Adding the invalid_netcdf=True argument when loading does not change the behaviour. Maybe it could be interesting to use it to generally allow 1-length attribute arrays? Now, I think every usage of array-attributes will need conversions like list_in_recent_version = attribute if isinstance(attribute, list) else [attribute] or always_list = list(attribute if isinstance(attribute, (list, np.ndarray)) else [attribute]) to support both old and new versions. Otherwise, iterating over an attribute string will cause surprises by iterating over its characters instead of doing a single iteration that yields the single string (as in older versions).

Minimal example

This serves to clarify what happens. The issue is not about reverting to the old behaviour (although I liked it), just updating the xarray documentation.

import xarray as xr
import numpy as np
ds = xr.Dataset()
ds['stuff'] = xr.DataArray(np.random.randn(2), dims='x')
ds['stuff'].attrs['strings_0D_one'] = 'abc'
ds['stuff'].attrs['strings_1D_two'] = ['abc', 'def']
ds['stuff'].attrs['strings_1D_one'] = ['abc']
path = 'demo.nc'
ds.to_netcdf(path, engine='h5netcdf', format='netCDF4')
ds2 = xr.load_dataset(path, engine='h5netcdf')

print(type(ds2['stuff'].attrs['strings_0D_one']).__name__, repr(ds2['stuff'].attrs['strings_0D_one']))
print(type(ds2['stuff'].attrs['strings_1D_two']).__name__, repr(ds2['stuff'].attrs['strings_1D_two']))
print(type(ds2['stuff'].attrs['strings_1D_one']).__name__, repr(ds2['stuff'].attrs['strings_1D_one']))

With h5netcdf: 0.12.0 (python: 3.7.9, OS: Windows, OS-release: 10, libhdf5: 1.10.4, xarray: 0.20.1, pandas: 1.3.4, numpy: 1.21.5, netCDF4: None, h5netcdf: 0.12.0, h5py: 2.10.0) the printouts are:

str 'abc' ndarray array(['abc', 'def'], dtype=object) ndarray array(['abc'], dtype=object)

With h5netcdf: 1.0.0 (python: 3.8.11, OS: Linux, OS-release: 3.10.0-1160.49.1.el7.x86_64, libhdf5: 1.10.4, xarray: 0.20.1, pandas: 1.4.2, numpy: 1.21.2, netCDF4: None, h5netcdf: 1.0.0, h5py: 2.10.0) the printouts are:

str 'abc' list ['abc', 'def'] str 'abc'

I have tested that direct reading by h5py.File gives str, ndarray, ndarray so the change is not in the writing or h5py.
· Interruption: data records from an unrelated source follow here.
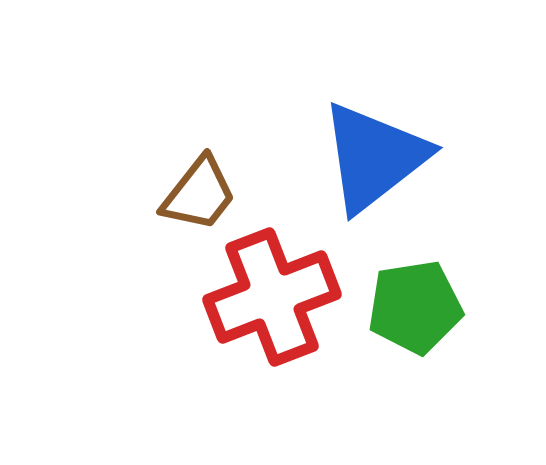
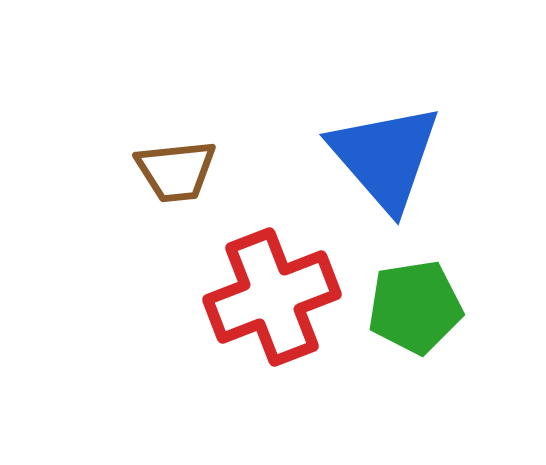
blue triangle: moved 11 px right; rotated 33 degrees counterclockwise
brown trapezoid: moved 23 px left, 23 px up; rotated 46 degrees clockwise
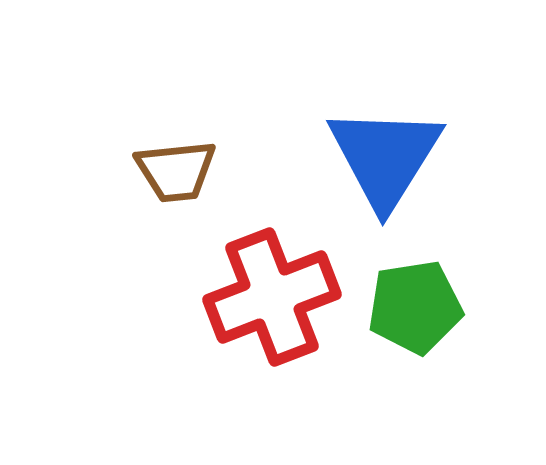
blue triangle: rotated 13 degrees clockwise
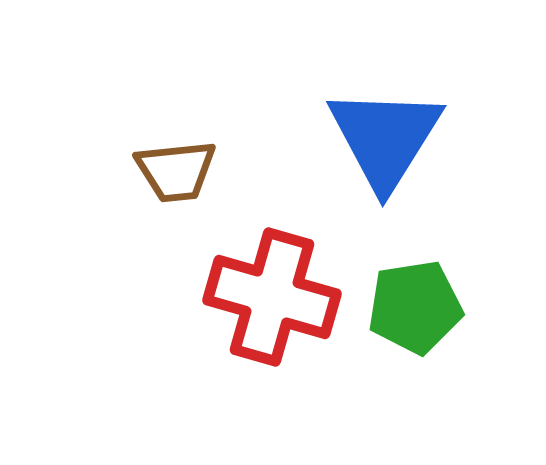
blue triangle: moved 19 px up
red cross: rotated 37 degrees clockwise
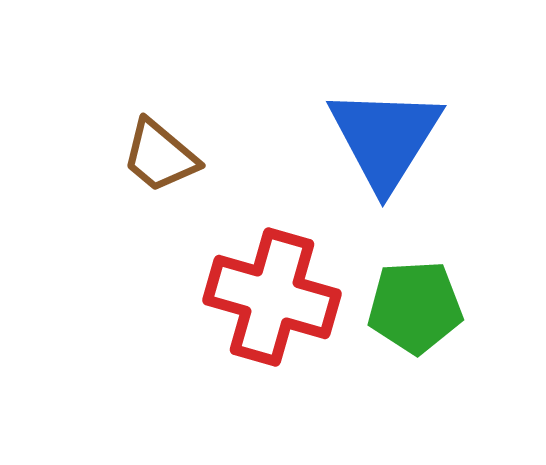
brown trapezoid: moved 16 px left, 15 px up; rotated 46 degrees clockwise
green pentagon: rotated 6 degrees clockwise
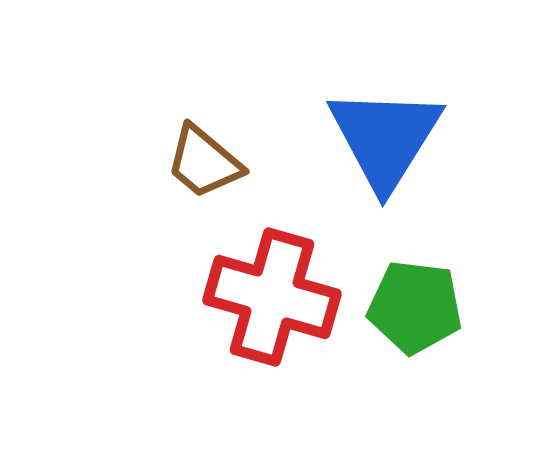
brown trapezoid: moved 44 px right, 6 px down
green pentagon: rotated 10 degrees clockwise
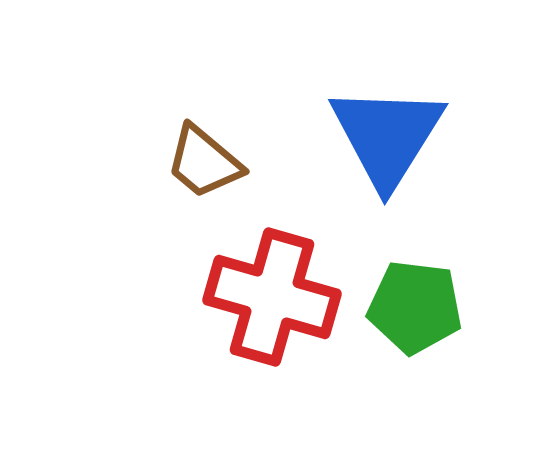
blue triangle: moved 2 px right, 2 px up
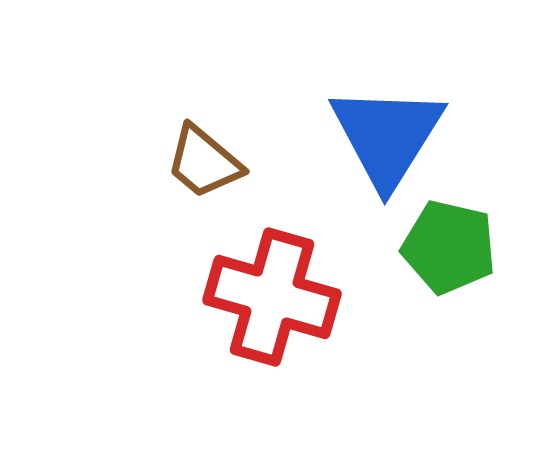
green pentagon: moved 34 px right, 60 px up; rotated 6 degrees clockwise
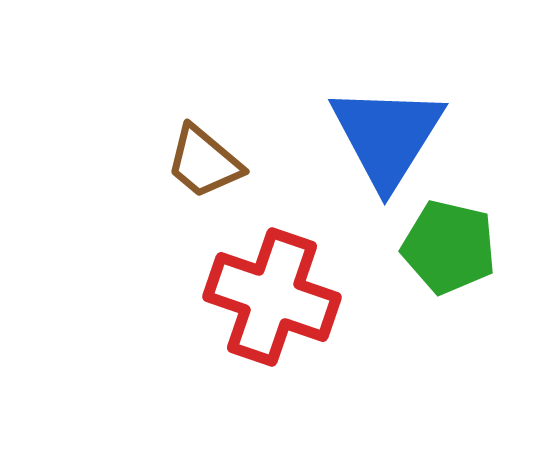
red cross: rotated 3 degrees clockwise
kmuehlbauer commented 2 years ago

The change is somewhere between version 0.12.0 and 1.0.0 (one user says from 0.14, but I haven't verified).

It's from h5netcdf 0.14 onwards, please see https://github.com/h5netcdf/h5netcdf/blob/main/CHANGELOG.rst.

Adding the invalid_netcdf=True argument when loading does not change the behaviour.

That keyword argument is distributed verbatim to h5netcdf. It tells h5netcdf to write invalid netcdf features if there are any. This will then effectively create files which might not be readable by netcdf-c/netcdf4-python. It has no meaning for reading files.

I have tested that direct reading by h5py.File gives str, ndarray, ndarray so the change is not in the writing or h5py.

The change is in h5netcdf reading attributes, where we have aligned it with netcdf4-python.

I think updating the docs as suggested is fine.